氮掺杂硅基多孔材料的CO2吸附性能研究

The pressure swing adsorption (PSA) for CO2 capture has received increasing attention due to the low energy consumption, the ease of handling, the longevity of solid adsorbents, and no corrosiveness. The key of the PSA for CO2 adsorption is to obtain high-performance CO2 porous adsorbents for highly efficiently capturing CO2. This project proposed here about CO2 capture using porous solid adsorbents will develop a series of nitrogen-doped solid basic CO2 porous adsorbents by the nitridation of several porous materials having different pore sizes, such as microporous zeolites, microporous/mesoporous bimodal zeolites, and mesoporous silicas, at high temperatures. The microstructural change of porous materials before and after the nitridation as well as its effect on the sorption properties of porous materials will be analyzed. Also the CO2 adsorption-desorption performance of the nitrided porous materials will be studied using the PSA. The purpose of this project is to disclose the interaction and intrinsic physicochemical mechanism of the CO2 capture performance and the microstructure as well as the nitrogen contents of the nitrogen-doped porous materials, build the structure-activity relationship of the optimum CO2 adsorption performance corresponding to the optimum nitrogen content, pore size, etc, and accordingly determine the optimum nitridation parameters. By employing the optimum nitridation process, the nitrogen-incorporated porous materials with the excellent CO2 adsorption performance (high adsorption capacity, high adsorption ratio of CO2/N2, etc.) will be desirably prepared. The results of this project will be of much importance to achieve the efficient reduction of CO2 emission, improve the environmental quality, and promote the development of low-carbon economy. At the same time, the investigation will also provide the scientific help for the practical application of capturing CO2 using the PSA.

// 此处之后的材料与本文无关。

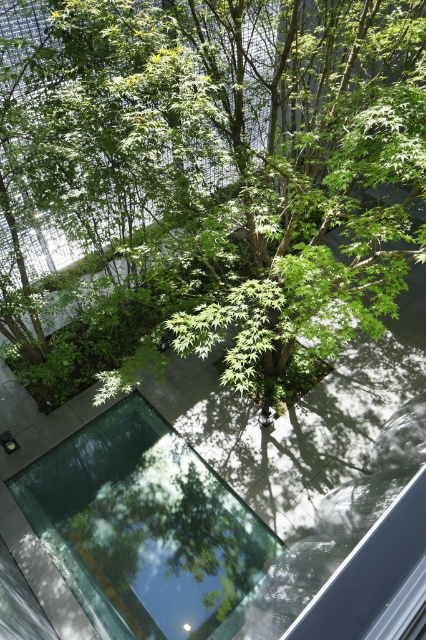 At what (x,y) coordinates should I click in order to perform the action: click on green leafy tree at center. Please return your answer as a coordinate pair (x, y). The width and height of the screenshot is (426, 640). Looking at the image, I should click on (236, 166).

This screenshot has height=640, width=426. Describe the element at coordinates (236, 166) in the screenshot. I see `green leafy tree at center` at that location.

This screenshot has width=426, height=640. I want to click on green leafy tree at center, so click(x=236, y=166).

Identify the location of green leafy tree at center. The image size is (426, 640). (236, 166). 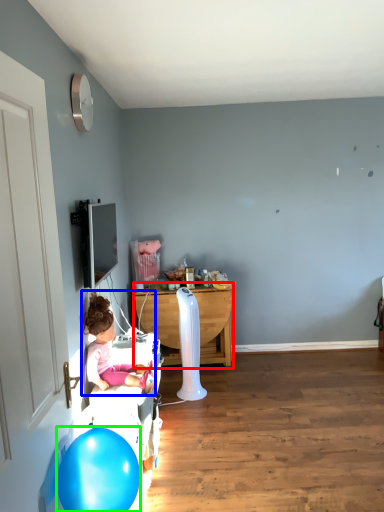 Question: Estimate the real-world distances between objects in this image. Which object is closer to table (highlighted by a red box), person (highlighted by a blue box) or balloon (highlighted by a green box)?

Choices:
 (A) person
 (B) balloon

Answer: (A) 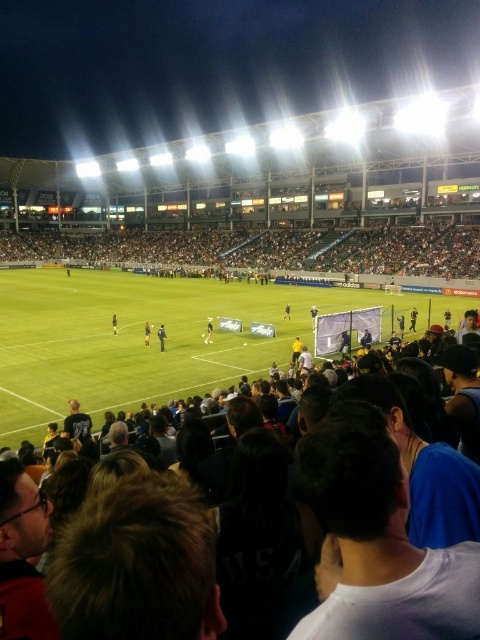 You are a photographer standing at the camera position. You want to capture a closeup shot of the black jersey at center. Given that your camera has a maximum zoom range of 30 meters, will you be able to take the photo?

The black jersey at center and camera are 32.40 meters apart from each other. Since the distance exceeds the camera maximum zoom range of 30 meters, you cannot take the photo.

You are a photographer positioned at the edge of the field. You want to take a photo that includes both the green grass football field at center and the black jersey at center. Which object will appear larger in your photo?

The green grass football field at center will appear larger in the photo because it is closer to the viewer than the black jersey at center.

You are a drone operator trying to capture a birdseye view of the soccer match. The stadium has a restricted airspace zone that prohibits drones from entering an area within 10 meters of the green grass football field at center. If your drone is currently at coordinates 0.5, 0.3, can you legally operate it there?

The green grass football field at center is located at point (152, 339). The drone is at (144, 320). To determine if it is within 10 meters, we calculate the distance between these points. The distance is sqrt of squared differences in x and y coordinates. The difference in x is 0.03, and in y is 0.017. Squared differences are 0.0009 and 0.000289. Sum is 0.001189. Square root is approximately 0.0344. Since 0.0344 is less than 0.10 meters, the drone is within the restricted zone and cannot operate there. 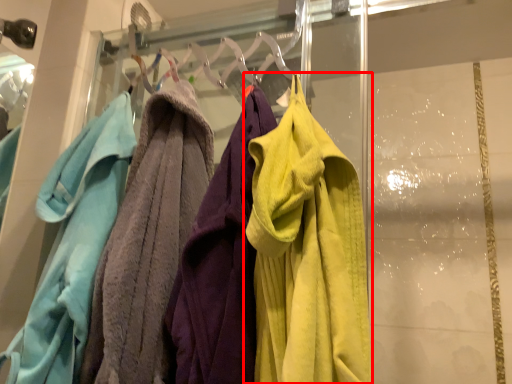 Question: From the image's perspective, what is the correct spatial positioning of towel (annotated by the red box) in reference to towel?

Choices:
 (A) below
 (B) above

Answer: (B)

变压吸附法回收CO2技术具有低能耗、工艺简单、长寿命、无腐蚀等特性,受到越来越多的关注。变压吸附法的关键在于获得高性能多孔吸附剂以高效捕获CO2。本项目以多孔吸附剂回收CO2 为研究对象，选择几种不同孔径的多孔材料（微孔沸石、微孔介孔双孔沸石和介孔SiO2）为原料，结合高温氮化法制备一系列氮掺杂固体碱性CO2多孔吸附剂，研究材料氮化前后的结构变化及其对吸附性的制约关系，并利用变压吸附法研究合成产物的CO2吸附-脱附特性。本项目研究将揭示含氮多孔材料的CO2吸附性能与微结构和氮含量之间的关联及内在物理化学机制，建立CO2高效吸附性能与对应的最佳氮含量和孔径结构间的构效关系，并确定优化的氮化参数，获得具有高CO2吸附性能（高吸附值、高选择性等）的氮掺杂多孔吸附剂。项目的研究成果对于实现CO2减排、改善环境质量、促进低碳经济发展具有重要意义，同时也可为变压吸附法回收CO2的实际应用提供科学依据。

随着人口的快速膨胀、对能源消耗的爆炸性增长、以及越来越多的国家进入工业化发展阶段，可以预见在未来将要消耗更多的化石燃料，因此化石燃料燃烧排放的CO2还将对气候变暖起主导作用。本项目以CO2的吸附与存储为研究对象，采用多种手段发展一系列高性能CO2吸附材料。采用氨气氮化法制备一系列N掺杂介孔SiO2材料，最高氮含量为20.1%，N的掺杂明显提升了CO2吸附能力，其在常温常压下对CO2吸附能力为0.51 mmol/g，这主要归功于孔壁表面存在大量的氨基官能团，有利于CO2酸性分子的化学吸附；采用浸渍法制备介孔基有机无机SBA-15/PEI复合材料，其最高CO2吸附能力为1.78 mmol/g；利用一步聚合活化法制备了N修饰多孔碳材料，表现出高的CO2吸附能力2.86 mmol/g（室温中）；并研究了一些不同N掺杂碳材料对电催化氧还原的反应能力，发现这类材料中吡啶N具有较高的电催化氧还原能力，这主要是因为N原子的引入导致其周边碳原子的电荷不匹配，从而提高了电催化能力。